In an effort to save Northwest residents a few dollars on their electricity bills this year, the Bonneville Power Administration may have cost us all millions of dollars more for future salmon recovery.
Such a strategy is clearly no bargain. It may be illegal, too, as a lawsuit filed this week against BPA hopes to prove.
The suit, brought by several environmental and fishing groups, alleges that the federal power distribution agency violated the law when it held back millions of gallons of water behind Columbia River dams last summer -- water that was essential to speed migrating salmon downstream to the Pacific Ocean.
In so doing, the lawsuit says, BPA failed in its legal responsibility to provide "equitable treatment" to fish as well as to power generation and other river uses.
Bonneville justified the lower spill rates -- a mere 10 percent of the minimum required by the National Marine Fisheries Service to support migratory fish runs -- as a necessary response to a power emergency, a drought that drastically reduced the amount of water available in the Columbia system. Opponents of the BPA's action point out, however, that there was no actual emergency, that plenty of nonhydro supplemental power was available to compensate for whatever might be lost to fish passage.
But using the expensive nonhydro power would have meant higher energy prices. BPA officials say it might even have threatened the agency's financial footing.
Yet by its very actions, BPA may have done the same thing. The restrictions on spill may have brought about one of the worst years on record for migratory fish survival. By one estimate, just one in 25 young steelhead successfully navigated the stretch above Bonneville Dam, compared to 10 times that many last year.

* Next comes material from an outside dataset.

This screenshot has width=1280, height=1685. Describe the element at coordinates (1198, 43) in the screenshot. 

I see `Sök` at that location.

Juvenile fish who don't make it to the sea cannot return years later as adult fish to spawn -- a devastating domino effect that stretches across generations. With one short-sighted decision, BPA may have undone years of salmon recovery efforts that have already cost us billions of dollars.

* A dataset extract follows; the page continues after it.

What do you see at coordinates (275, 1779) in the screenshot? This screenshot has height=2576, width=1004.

The fish themselves are valuable. In addition to being a crucial part of our region's history and character, the salmon makes a tangible contribution to our economy through recreation and tourism. One study pegged the financial benefit of healthy salmon runs to the state of Idaho alone at $170 million and 5,000 jobs.
By and large, Northwesterners understand the value of salmon and are prepared to make the sacrifices necessary to preserve them. A 1999 study, funded in part by the Washington Department of Ecology, concluded that state residents would be willing to pay $120 to $325 a year per household if it meant a 50 percent increase in fish population.
BPA apparently hasn't got that message. Perhaps the lawsuit filed this week will drive it home. Our wild salmon have been pushed to the edge of extinction mainly by human activity. Modifying or curtailing that activity is essential if the salmon are to survive. It's the fiscally prudent thing to do.